Focusing on ingredient perception ignores one of the most practical and measurable indicators of diet quality: how the animal performs on the food. Stool quality, body condition, coat quality, and gastrointestinal tolerance are not subjective preferences. These are reflections of how well a diet is being digested and utilized.

Dogs and cats don’t respond to ingredient stories and philosophies. They respond to what the diet does in the body and how processing affects that. In clinical and research settings, outcome variables like digestibility, tolerance, metabolic response, and long-term health markers are the standard for evaluating diet performance. If a diet supports stable body condition, consistent stool quality, and overall health, that reflects functional adequacy regardless of whether the ingredient list aligns with a particular narrative.

Without incorporating outcomes, diet evaluation remains theoretical rather than physiological.

My View:

I am not a champion of ultra-processed food. The evidence for minimally processed and fresh diets, when properly formulated, is compelling and growing. I think we should be moving pet parents in that direction when we can and meeting them where they are when we can’t.

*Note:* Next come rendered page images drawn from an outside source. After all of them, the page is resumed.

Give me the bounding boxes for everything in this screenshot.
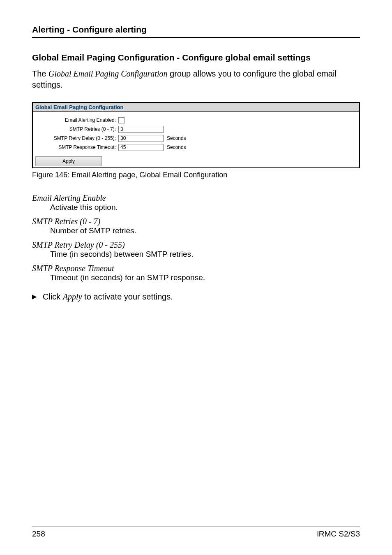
- panel-footer: Apply: [33, 155, 359, 167]
- definition: Time (in seconds) between SMTP retries.: [50, 250, 360, 259]
- triangle-icon: ▶: [32, 293, 43, 300]
- input-retry-delay[interactable]: [118, 135, 164, 142]
- config-panel: Global Email Paging Configuration Email …: [32, 102, 360, 168]
- definition: Timeout (in seconds) for an SMTP respons…: [50, 273, 360, 282]
- footer-right: iRMC S2/S3: [317, 529, 360, 539]
- action-suffix: to activate your settings.: [82, 292, 173, 301]
- input-smtp-retries[interactable]: [118, 126, 164, 133]
- term: Email Alerting Enable: [32, 193, 360, 203]
- section-intro: The Global Email Paging Configuration gr…: [32, 68, 360, 91]
- page-footer: 258 iRMC S2/S3: [32, 527, 360, 539]
- panel-title: Global Email Paging Configuration: [33, 103, 359, 112]
- label-email-enabled: Email Alerting Enabled:: [38, 117, 118, 123]
- label-response-timeout: SMTP Response Timeout:: [38, 144, 118, 150]
- page-header: Alerting - Configure alerting: [32, 25, 360, 38]
- figure-caption: Figure 146: Email Alerting page, Global …: [32, 171, 360, 179]
- definition: Number of SMTP retries.: [50, 226, 360, 235]
- units-response-timeout: Seconds: [164, 144, 186, 150]
- row-retry-delay: SMTP Retry Delay (0 - 255): Seconds: [38, 134, 354, 142]
- label-retry-delay: SMTP Retry Delay (0 - 255):: [38, 135, 118, 141]
- units-retry-delay: Seconds: [164, 135, 186, 141]
- row-smtp-retries: SMTP Retries (0 - 7):: [38, 125, 354, 133]
- term: SMTP Response Timeout: [32, 264, 360, 273]
- term: SMTP Retries (0 - 7): [32, 217, 360, 226]
- apply-button[interactable]: Apply: [35, 156, 102, 166]
- input-response-timeout[interactable]: [118, 144, 164, 151]
- definition-list: Email Alerting Enable Activate this opti…: [32, 188, 360, 286]
- action-italic: Apply: [63, 292, 82, 301]
- intro-prefix: The: [32, 69, 48, 78]
- intro-italic: Global Email Paging Configuration: [48, 69, 167, 78]
- page-number: 258: [32, 529, 45, 539]
- term: SMTP Retry Delay (0 - 255): [32, 240, 360, 250]
- section-title: Global Email Paging Configuration - Conf…: [32, 53, 360, 63]
- checkbox-email-enabled[interactable]: [118, 117, 125, 123]
- row-email-enabled: Email Alerting Enabled:: [38, 116, 354, 124]
- action-prefix: Click: [43, 292, 63, 301]
- definition: Activate this option.: [50, 203, 360, 212]
- action-step: ▶ Click Apply to activate your settings.: [32, 292, 360, 302]
- panel-body: Email Alerting Enabled: SMTP Retries (0 …: [33, 112, 359, 155]
- label-smtp-retries: SMTP Retries (0 - 7):: [38, 126, 118, 132]
- row-response-timeout: SMTP Response Timeout: Seconds: [38, 143, 354, 151]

But I am not going to tell a pet parent their dog’s food is no longer good without evidence. I am not going to call beet pulp a filler because it makes for a cleaner story. And I am not going to let this industry keep making pet parents feel guilty or confused about feeding their dogs a properly formulated, nutrient-adequate processed diet because we decided that an ingredient list is more important than actual nutritional outcomes.

None of this is an argument against caring about ingredients. It is an argument for using them correctly. Ingredients are part of the picture. But in processed diets, they are not the whole picture, and in many cases, they are not the most informative part.

The question has to shift from what’s in the food? to what does the food do? Until it does, we will keep generating confusion, eroding trust, and sending pet parents on an endless loop of switching foods based on rhetoric instead of evidence.

That is not advocacy. That is the opposite of it.